Make opt to use GpuCAReduceCUDA pre_scalar_op with the sqr op.

c5bae0fb · Frederic · daf196e6 · c5bae0fb · c5bae0fb · c5bae0fb
--- a/theano/sandbox/gpuarray/basic_ops.py
+++ b/theano/sandbox/gpuarray/basic_ops.py
@@ -22,6 +22,15 @@ from type import GpuArrayType
 def as_gpuarray_variable(x):
+    # This is needed to lower the number of useless transfer
+    # introduced during optimization.  This speed up optimization and
+    # "canonicalize" the graph, so it make easier making some
+    # optimization.
+    if (hasattr(x, 'fgraph') and
+        len(x.clients) == 1 and
+        x.owner and
+        isinstance(x.owner.op, HostFromGpu)):
+        return x.owner.inputs[0]
    if hasattr(x, '_as_GpuArrayVariable'):
        return x._as_GpuArrayVariable()
    # TODO we need to have the cuda -> gpu path taken care of.

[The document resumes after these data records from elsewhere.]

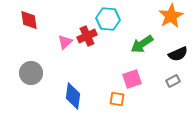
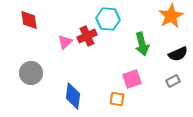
green arrow: rotated 70 degrees counterclockwise
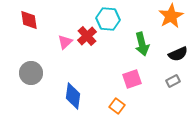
red cross: rotated 18 degrees counterclockwise
orange square: moved 7 px down; rotated 28 degrees clockwise
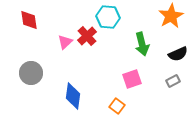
cyan hexagon: moved 2 px up
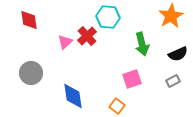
blue diamond: rotated 16 degrees counterclockwise
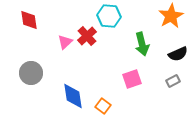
cyan hexagon: moved 1 px right, 1 px up
orange square: moved 14 px left
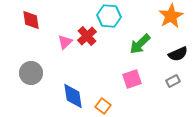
red diamond: moved 2 px right
green arrow: moved 2 px left; rotated 60 degrees clockwise
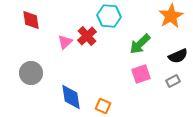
black semicircle: moved 2 px down
pink square: moved 9 px right, 5 px up
blue diamond: moved 2 px left, 1 px down
orange square: rotated 14 degrees counterclockwise
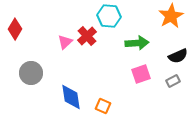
red diamond: moved 16 px left, 9 px down; rotated 40 degrees clockwise
green arrow: moved 3 px left, 1 px up; rotated 140 degrees counterclockwise
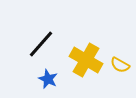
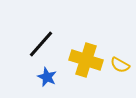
yellow cross: rotated 12 degrees counterclockwise
blue star: moved 1 px left, 2 px up
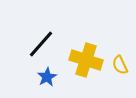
yellow semicircle: rotated 36 degrees clockwise
blue star: rotated 18 degrees clockwise
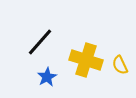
black line: moved 1 px left, 2 px up
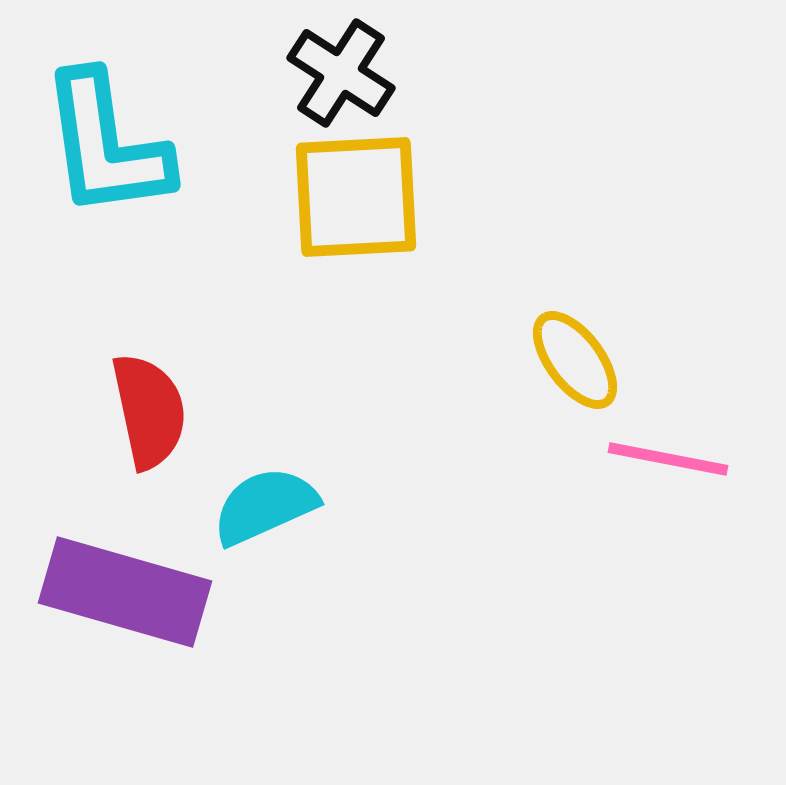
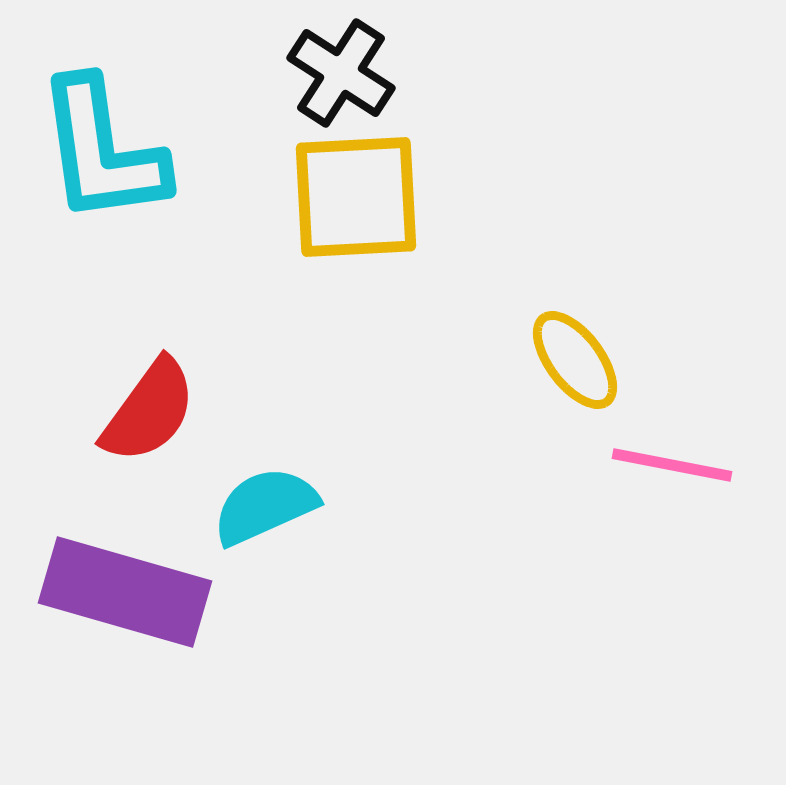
cyan L-shape: moved 4 px left, 6 px down
red semicircle: rotated 48 degrees clockwise
pink line: moved 4 px right, 6 px down
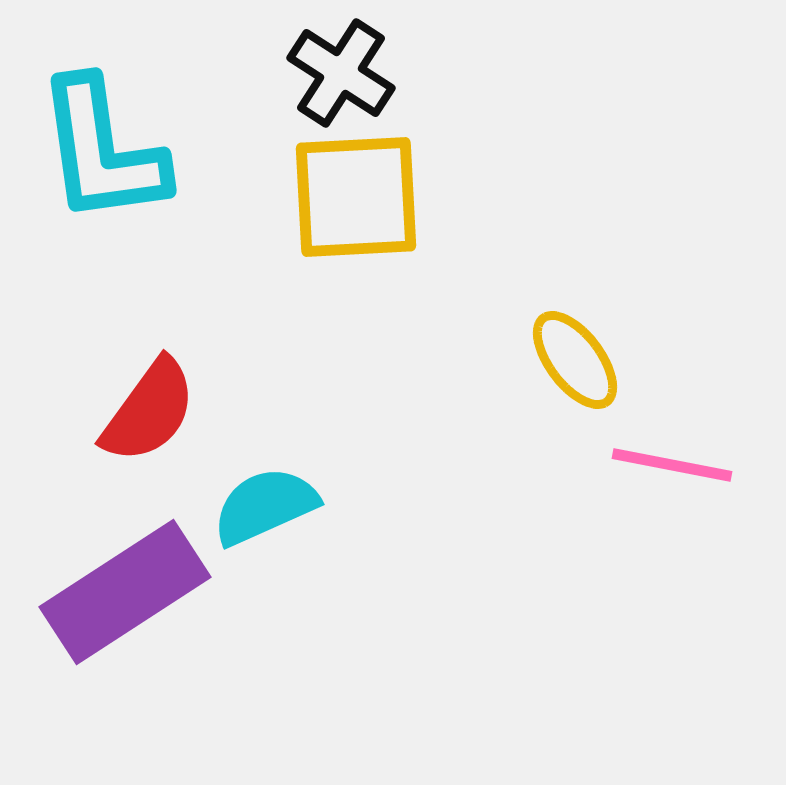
purple rectangle: rotated 49 degrees counterclockwise
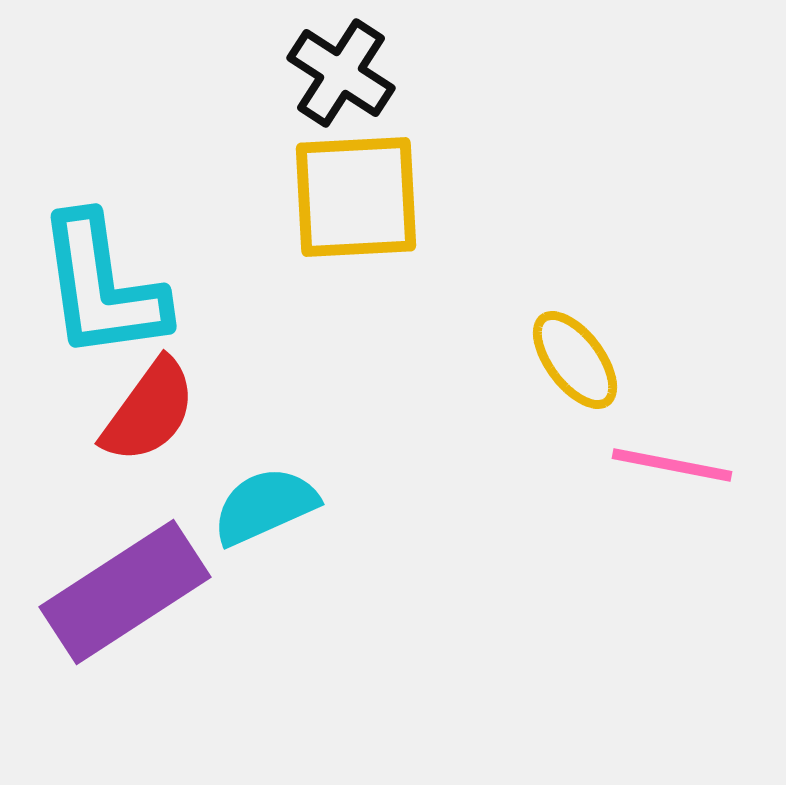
cyan L-shape: moved 136 px down
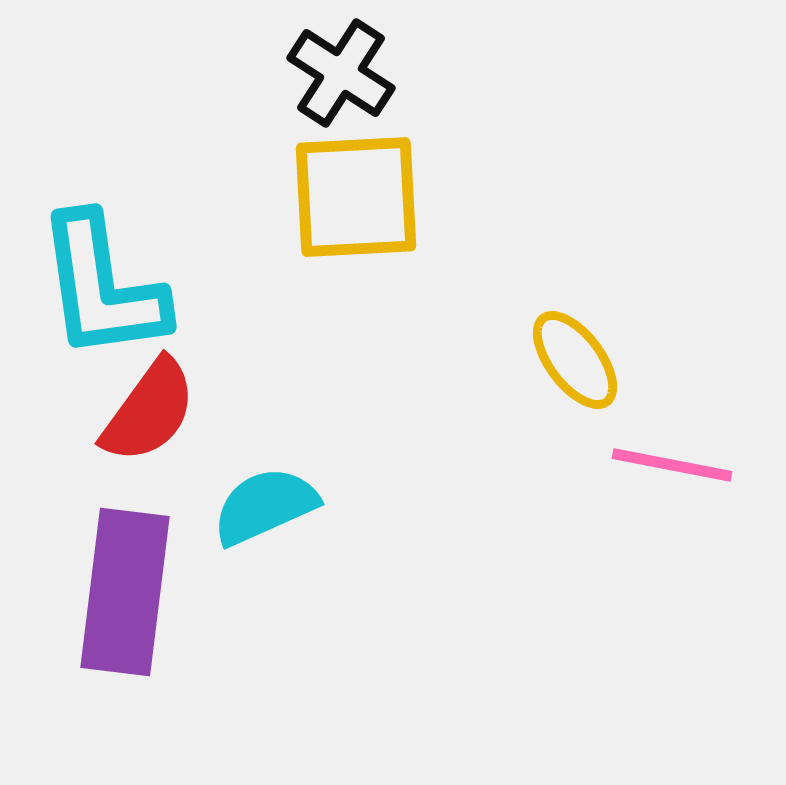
purple rectangle: rotated 50 degrees counterclockwise
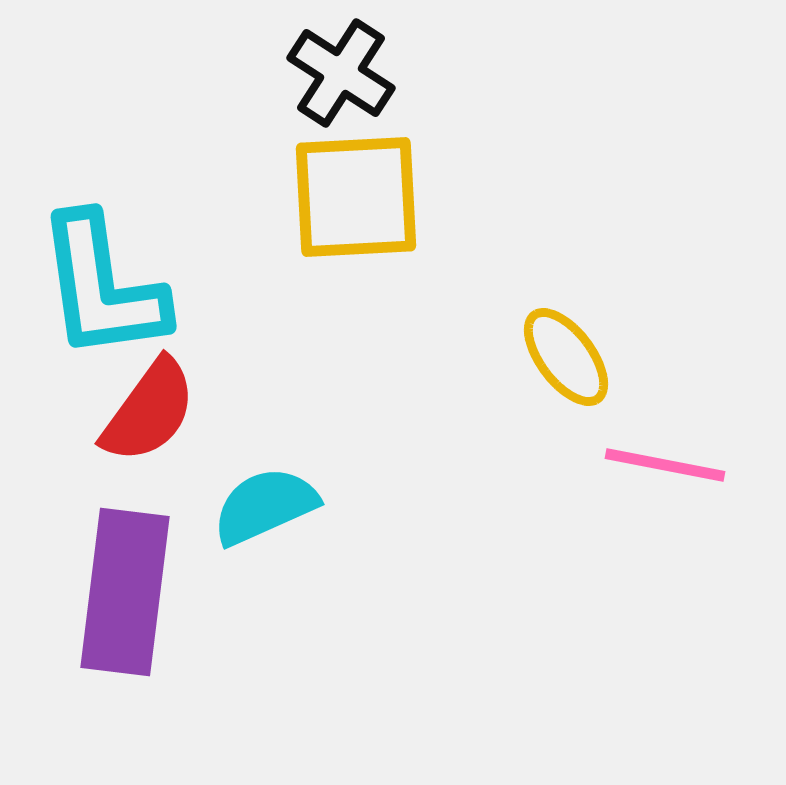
yellow ellipse: moved 9 px left, 3 px up
pink line: moved 7 px left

--- a/theano/sandbox/gpuarray/opt.py
+++ b/theano/sandbox/gpuarray/opt.py
@@ -563,6 +563,27 @@ def local_gpu_conv(node):
    return [out]
+@register_opt("low_memory")
+@local_optimizer([GpuCAReduceCuda])
+def local_gpu_elemwise_careduce(node):
+    """ Merge some GpuCAReduceCuda and GPUElemwise"""
+    if (isinstance(node.op, GpuCAReduceCuda) and
+        node.op.pre_scalar_op is None and
+        node.inputs[0].owner and
+        isinstance(node.inputs[0].owner.op, GpuElemwise) and
+        # The Op support all scalar with 1 inputs.  We don't
+        # automatically add more case, as some like trigonometic
+        # operation with some reduction pattern will probably result
+        # to slow down.
+        isinstance(node.inputs[0].owner.op.scalar_op, scalar.basic.Sqr)
+        ):
+        op = node.op
+        inp = node.inputs[0].owner.inputs[0]
+        return [GpuCAReduceCuda(scalar_op=op.scalar_op,
+                                reduce_mask=op.reduce_mask,
+                                pre_scalar_op=scalar.basic.sqr)(inp)]
 def tensor_to_gpu(x):
    if isinstance(x.type, tensor.TensorType):
        y = GpuArrayType(broadcastable=x.type.broadcastable,

--- a/theano/sandbox/gpuarray/tests/test_opt.py
+++ b/theano/sandbox/gpuarray/tests/test_opt.py
@@ -133,3 +133,13 @@ def test_print_op():
    assert isinstance(topo[2].op, GpuElemwise)
    assert topo[3].op == host_from_gpu
    f(numpy.random.random((5, 5)).astype('float32'))
+def test_local_gpu_elemwise_careduce():
+    x = theano.tensor.matrix()
+    o = (x*x).sum()
+    f = theano.function([x], o, mode=mode_with_gpu)
+    topo = f.maker.fgraph.toposort()
+    assert len(topo) == 3
+    assert topo[1].op.pre_scalar_op == theano.scalar.sqr
+    f(numpy.random.rand(3, 4).astype(theano.config.floatX))